Ma poi, come risolve la Corte Costituzionale
l’evidente contrasto con quanto statuito in materia in ambito internazionale ed
europeo? La Suprema Corte se la “cava” con una mezza paginetta il cui afferma che:
“…su un piano generale conviene, innanzitutto, con le risoluzioni del
Parlamento Europeo circa la illiceità delle c.d. “consegne straordinarie”
perché contrarie alle tradizioni costituzionali e ai principi di diritto degli
Stati membri dell'Unione Europea ed integranti specifici reati”.
E, dunque, anche con la risoluzione 1507/2007 in cui si afferma
che non è possibile utilizzare il segreto di stato per
impedire gli accertamenti giudiziari o parlamentari su questo tipo di
violazioni, ma, in questo caso, la Corte ritiene il segreto di stato
validamente opposto perché:
“neppure da tali risoluzioni può trarsi la conclusione della
riconducibilità del reato costituito dall'ipotizzato sequestro di persona ad un
fatto “eversivo dell'ordine costituzionale”.
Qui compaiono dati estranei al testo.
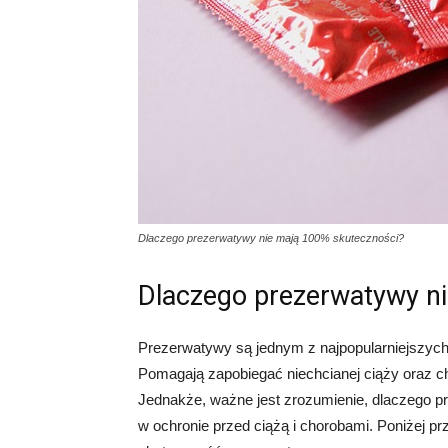
Dlaczego prezerwatywy nie mają 100% skuteczności?
Dlaczego prezerwatywy n
Prezerwatywy są jednym z najpopularniejszyc
Pomagają zapobiegać niechcianej ciąży oraz c
Jednakże, ważne jest zrozumienie, dlaczego p
w ochronie przed ciążą i chorobami. Poniżej p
Non può trarsi la conclusione? La risoluzione dice chiaramente e
letteralmente che sulle extraordinary redention e su violazioni simili, ovvero sulle
violazioni dei diritti umani, il segreto di stato non può essere opposto e
basta. Non lo vincola in nessun modo al
fatto che tu possa configurarlo come un fatto eversivo o meno. Cioè il sequestro a scopo di tortura non può essere
coperto dal segreto di Stato, qualunque sia il nome che tu vuoi dare a questo
comportamento.
Ma ancora non basta, perché la Corte nella sentenza afferma una
cosa ancora più grave, ovvero che non è suo compito valutare se
e come il governo utilizzi il potere di segretazione.
Non è suo compito? Ma è
proprio questo il suo compito. La Corte svolge una funzione di
controllo costituzionale, e la politicità di un atto non esclude il suo
controllo, anzi è proprio questo che deve fare la Corte, deve valutare se il
potere politico ha, con un suo atto, violato i principi sanciti dalla
Costituzione. E questa valutazione deve essere compiuta anche per quanto
concerne il segreto di Stato perché la discrezionalità
del Presidente del Consiglio nel decidere su cosa apporre il segreto di stato
non è libera, ma incontra precisi limiti.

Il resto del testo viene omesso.